This post originally appeared on AddictionBlog.org
“Don’t let today’s disappointments cast a shadow on tomorrow’s dreams.” Unknown
For me, disappointment is one of life’s most uncomfortable feelings. It’s complex, containing a subset of conflicting emotions like:
…and probably many others too subtle to identify. Sometimes, those emotions by themselves are easier to deal with, but disappointment can leave me at a loose end. I might not be sure whether I should feel angry, or just impatiently wish that I would hurry up and get over it.
Disappointment can hover at the front of your mind and niggle at the back, bringing you a grey perspective on life, even if you’re trying to forget about it. Although disappointment manifests itself in different ways, the root feeling is human in us all. And for that reason, I’ve come to develop four ways you can manage disappointment in addiction recovery and ultimately move past its cloying hands into a place of acceptance.
1. Let it out.
One of the hardest things to do in a world where everything is immediate – we are all under external pressure, and time is a scarce resource – is to just let yourself experience a feeling such as grieving or sadness. Even at the most difficult times, on average we only allow ourselves 1 to 2 weeks off of work, and then we mostly expect to get back into normality again.

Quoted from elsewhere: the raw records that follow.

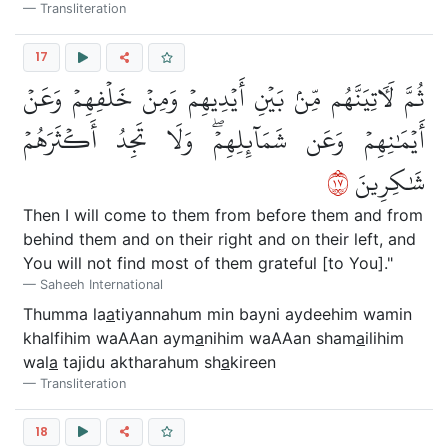
Transliteration
17
ثُمَّ لَأٓتِيَنَّهُم مِّنۢ بَيۡنِ أَيۡدِيهِمۡ وَمِنۡ خَلۡفِهِمۡ وَعَنۡ
أَيۡمَٰنِهِمۡ وَعَن شَمَآئِلِهِمۡۖ وَلَا تَجِدُ أَكۡثَرَهُمۡ
٧١
شَٰكِرِينَ
Then I will come to them from before them and from
behind them and on their right and on their left, and
You will not find most of them grateful [to You]."
Saheeh International
Thumma la
a
tiyannahum min bayni aydeehim wamin
khalfihim waAAan aym
a
nihim waAAan sham
a
ilihim
wal
a
tajidu aktharahum sh
a
kireen
Transliteration
18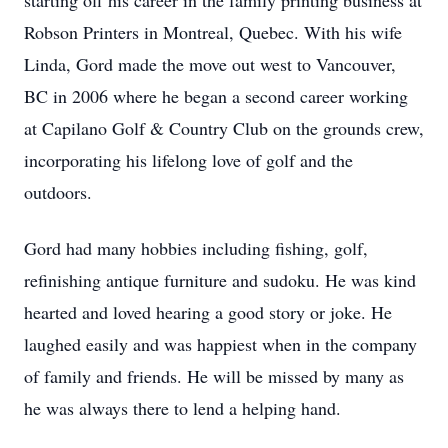
starting off his career in the family printing business at
Robson Printers in Montreal, Quebec. With his wife
Linda, Gord made the move out west to Vancouver,
BC in 2006 where he began a second career working
at Capilano Golf & Country Club on the grounds crew,
incorporating his lifelong love of golf and the
outdoors.
Gord had many hobbies including fishing, golf,
refinishing antique furniture and sudoku. He was kind
hearted and loved hearing a good story or joke. He
laughed easily and was happiest when in the company
of family and friends. He will be missed by many as
he was always there to lend a helping hand.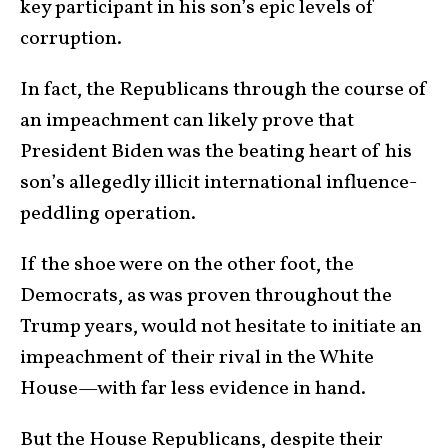
key participant in his son’s epic levels of
corruption.
In fact, the Republicans through the course of
an impeachment can likely prove that
President Biden was the beating heart of his
son’s allegedly illicit international influence-
peddling operation.
If the shoe were on the other foot, the
Democrats, as was proven throughout the
Trump years, would not hesitate to initiate an
impeachment of their rival in the White
House—with far less evidence in hand.
But the House Republicans, despite their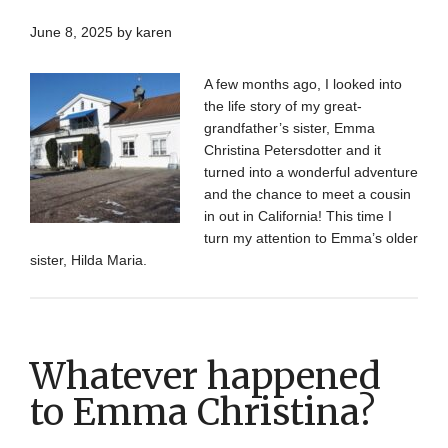
June 8, 2025
by
karen
A few months ago, I looked into
the life story of my great-
grandfather’s sister, Emma
Christina Petersdotter and it
turned into a wonderful adventure
and the chance to meet a cousin
in out in California! This time I
turn my attention to Emma’s older
sister, Hilda Maria.
Whatever happened
to Emma Christina?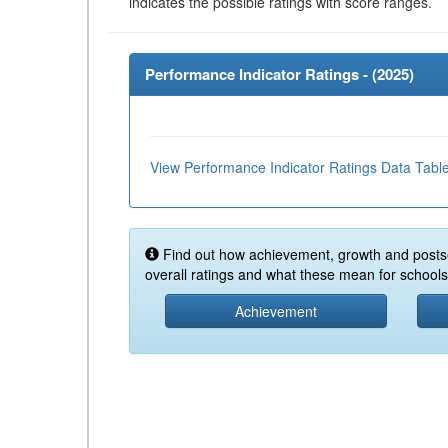
indicates the possible ratings with score ranges.
Performance Indicator Ratings - (
2025
)
View Performance Indicator Ratings Data Tabl
Find out how achievement, growth and posts
overall ratings and what these mean for schools 
Achievement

Human beings are not very good at allowing the experiencing of emotions in full without trying to speed up the process. We don’t want to feel the difficult ones, so we push them aside. The only time we have this ability in its purest sense is when we are young children who have yet to be told or taught what is socially acceptable. Children will tantrum and cry and scream, or laugh until it runs out and they are genuinely ready to move on.
Adults? Not so.
I’m not suggesting we lock ourselves away for weeks at a time whenever we have been disappointed, but simply to be aware of any sense of obligation to “just get over it,” and instead allow yourself to feel what you’re feeling without any agenda of speeding up the process. Whatever you are feeling is okay. Take some time to just sit with your emotion and experience it without moving to fix or change it.
Genuinely experiencing emotions, no matter how painful, is one of the beauties of life. Don’t shy away from these moments. Be present in them.
2. Get some perspective.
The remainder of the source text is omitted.